When she arrived in New York Harbor on June 17, 1885, she was welcomed not with speeches—but with construction delays. The pedestal wasn’t finished until 1886. But when Lady Liberty was finally raised on Bedloe’s Island, she was the tallest thing in New York City—and the boldest thing in its identity.

Over time, her meaning expanded. In 1903, poet Emma Lazarus’s 'The New Colossus'—written to raise funds for the pedestal—was mounted inside the base. 'Give me your tired, your poor...' transformed the statue from a Franco-American friendship token into a beacon for immigrants arriving at Ellis Island.
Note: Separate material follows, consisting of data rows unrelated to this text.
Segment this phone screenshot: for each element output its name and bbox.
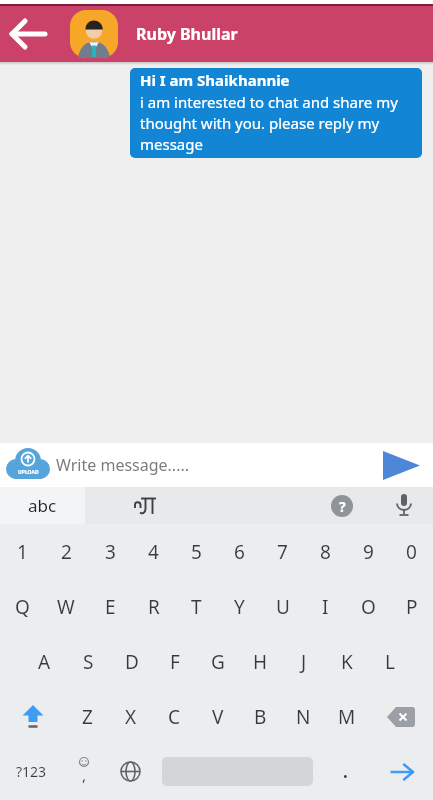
staticText: 3: [105, 539, 116, 565]
staticText: .: [343, 760, 348, 783]
staticText: 0: [406, 539, 417, 565]
staticText: 1: [17, 539, 28, 565]
button[interactable]: ?123: [0, 744, 62, 799]
button[interactable]: abc: [0, 487, 85, 524]
button[interactable]: [70, 10, 118, 58]
staticText: U: [276, 594, 290, 620]
button[interactable]: C: [153, 689, 196, 744]
staticText: J: [301, 649, 307, 675]
staticText: 8: [320, 539, 331, 565]
button[interactable]: U: [261, 579, 304, 634]
staticText: I: [322, 594, 329, 620]
staticText: D: [125, 649, 139, 675]
button[interactable]: V: [196, 689, 239, 744]
staticText: 5: [191, 539, 202, 565]
staticText: O: [361, 594, 376, 620]
button[interactable]: X: [109, 689, 153, 744]
staticText: abc: [28, 494, 57, 517]
button[interactable]: ,: [62, 744, 105, 799]
button[interactable]: Z: [65, 689, 109, 744]
button[interactable]: K: [325, 634, 368, 689]
staticText: ?123: [16, 762, 47, 781]
staticText: X: [125, 704, 137, 730]
staticText: 7: [277, 539, 288, 565]
button[interactable]: .: [320, 744, 370, 799]
button[interactable]: I: [304, 579, 347, 634]
button[interactable]: 1: [0, 524, 44, 579]
button[interactable]: 3: [88, 524, 132, 579]
staticText: M: [338, 704, 356, 730]
button[interactable]: J: [282, 634, 325, 689]
staticText: ,: [82, 765, 87, 785]
button[interactable]: [105, 744, 155, 799]
button[interactable]: UPLOAD: [0, 443, 56, 487]
button[interactable]: H: [239, 634, 282, 689]
button[interactable]: ?: [331, 495, 353, 517]
button[interactable]: S: [66, 634, 110, 689]
staticText: ?: [339, 497, 346, 516]
staticText: P: [406, 594, 418, 620]
button[interactable]: W: [44, 579, 88, 634]
button[interactable]: [0, 6, 56, 62]
staticText: Ruby Bhullar: [136, 23, 238, 45]
button[interactable]: L: [368, 634, 411, 689]
staticText: UPLOAD: [18, 469, 39, 476]
button[interactable]: 6: [218, 524, 261, 579]
button[interactable]: N: [282, 689, 325, 744]
button[interactable]: F: [153, 634, 196, 689]
button[interactable]: Y: [218, 579, 261, 634]
staticText: R: [148, 594, 160, 620]
button[interactable]: [395, 493, 413, 519]
staticText: Y: [234, 594, 245, 620]
button[interactable]: D: [110, 634, 153, 689]
button[interactable]: 5: [175, 524, 218, 579]
button[interactable]: 2: [44, 524, 88, 579]
button[interactable]: 0: [390, 524, 433, 579]
staticText: Hi I am Shaikhannie i am interested to c…: [140, 70, 416, 154]
button[interactable]: 7: [261, 524, 304, 579]
staticText: 2: [61, 539, 72, 565]
staticText: F: [170, 649, 180, 675]
staticText: T: [191, 594, 202, 620]
staticText: L: [385, 649, 395, 675]
staticText: S: [83, 649, 94, 675]
button[interactable]: [133, 495, 157, 517]
button[interactable]: P: [390, 579, 433, 634]
button[interactable]: Q: [0, 579, 44, 634]
button[interactable]: [0, 689, 65, 744]
staticText: G: [211, 649, 225, 675]
staticText: 6: [234, 539, 245, 565]
button[interactable]: 4: [132, 524, 175, 579]
staticText: C: [168, 704, 181, 730]
button[interactable]: E: [88, 579, 132, 634]
staticText: N: [296, 704, 311, 730]
staticText: B: [254, 704, 267, 730]
button[interactable]: [370, 744, 433, 799]
button[interactable]: B: [239, 689, 282, 744]
staticText: Z: [82, 704, 93, 730]
button[interactable]: A: [22, 634, 66, 689]
staticText: E: [105, 594, 116, 620]
staticText: 4: [148, 539, 159, 565]
staticText: Q: [15, 594, 30, 620]
button[interactable]: [375, 443, 427, 487]
button[interactable]: G: [196, 634, 239, 689]
staticText: 9: [363, 539, 374, 565]
staticText: W: [57, 594, 75, 620]
staticText: A: [38, 649, 51, 675]
button[interactable]: 9: [347, 524, 390, 579]
button[interactable]: R: [132, 579, 175, 634]
button[interactable]: M: [325, 689, 368, 744]
button[interactable]: [368, 689, 433, 744]
button[interactable]: [162, 744, 313, 799]
staticText: K: [341, 649, 353, 675]
button[interactable]: 8: [304, 524, 347, 579]
staticText: V: [212, 704, 224, 730]
staticText: Write message.....: [56, 454, 375, 476]
button[interactable]: O: [347, 579, 390, 634]
staticText: H: [253, 649, 268, 675]
button[interactable]: T: [175, 579, 218, 634]
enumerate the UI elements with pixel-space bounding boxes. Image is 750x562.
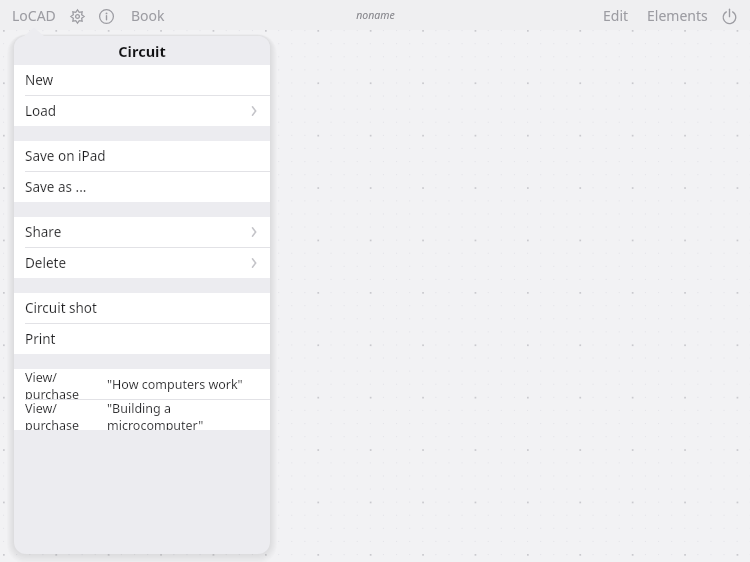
staticText: Save on iPad — [25, 147, 106, 165]
staticText: Circuit shot — [25, 299, 97, 317]
staticText: Delete — [25, 254, 67, 272]
button[interactable]: Circuit shot — [14, 293, 270, 323]
button[interactable]: Info — [93, 3, 119, 29]
staticText: Save as ... — [25, 178, 87, 196]
button[interactable]: LoCAD — [0, 1, 64, 30]
staticText: Load — [25, 102, 57, 120]
staticText: Elements — [647, 6, 708, 25]
staticText: Book — [131, 6, 165, 25]
button[interactable]: Delete — [14, 248, 270, 278]
staticText: "Building a microcomputer" — [107, 400, 270, 430]
button[interactable]: Load — [14, 96, 270, 126]
button[interactable]: View/purchase — [14, 369, 270, 399]
button[interactable]: Settings — [64, 3, 90, 29]
staticText: Circuit — [118, 41, 166, 61]
button[interactable]: New — [14, 65, 270, 95]
button[interactable]: View/purchase — [14, 400, 270, 430]
button[interactable]: Edit — [597, 1, 635, 30]
staticText: LoCAD — [12, 6, 56, 25]
button[interactable]: Save on iPad — [14, 141, 270, 171]
button[interactable]: Save as ... — [14, 172, 270, 202]
button[interactable]: Book — [125, 1, 171, 30]
button[interactable]: Print — [14, 324, 270, 354]
staticText: View/purchase — [25, 400, 107, 430]
staticText: View/purchase — [25, 369, 107, 399]
staticText: Print — [25, 330, 56, 348]
button[interactable]: Share — [14, 217, 270, 247]
button[interactable]: Elements — [641, 1, 714, 30]
staticText: noname — [356, 8, 395, 22]
staticText: New — [25, 71, 54, 89]
staticText: "How computers work" — [107, 376, 243, 393]
staticText: Edit — [603, 6, 629, 25]
staticText: Share — [25, 223, 62, 241]
button[interactable]: Power — [716, 3, 742, 29]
She’s been the site of protests, restorations, and reinvention. Her torch has changed shape. Her skin turned green from oxidation. But her message—freedom, dignity, welcome—has remained luminous. From suffragists to refugees, from war to resilience, the Statue of Liberty has stood not just as a monument, but as a mirror, asking America if it’s still worthy of her light.

Why It Matters

Lady Liberty didn’t just arrive—she docked into the American soul. Her journey wasn’t just across the ocean. It was across ideals. From revolution to abolition, immigration to civil rights, she reflects who we think we are and challenges who we want to be. In every age of crisis or hope, her torch asks the same question: are we still the land of liberty, or just the land of lip service?

Stay curious!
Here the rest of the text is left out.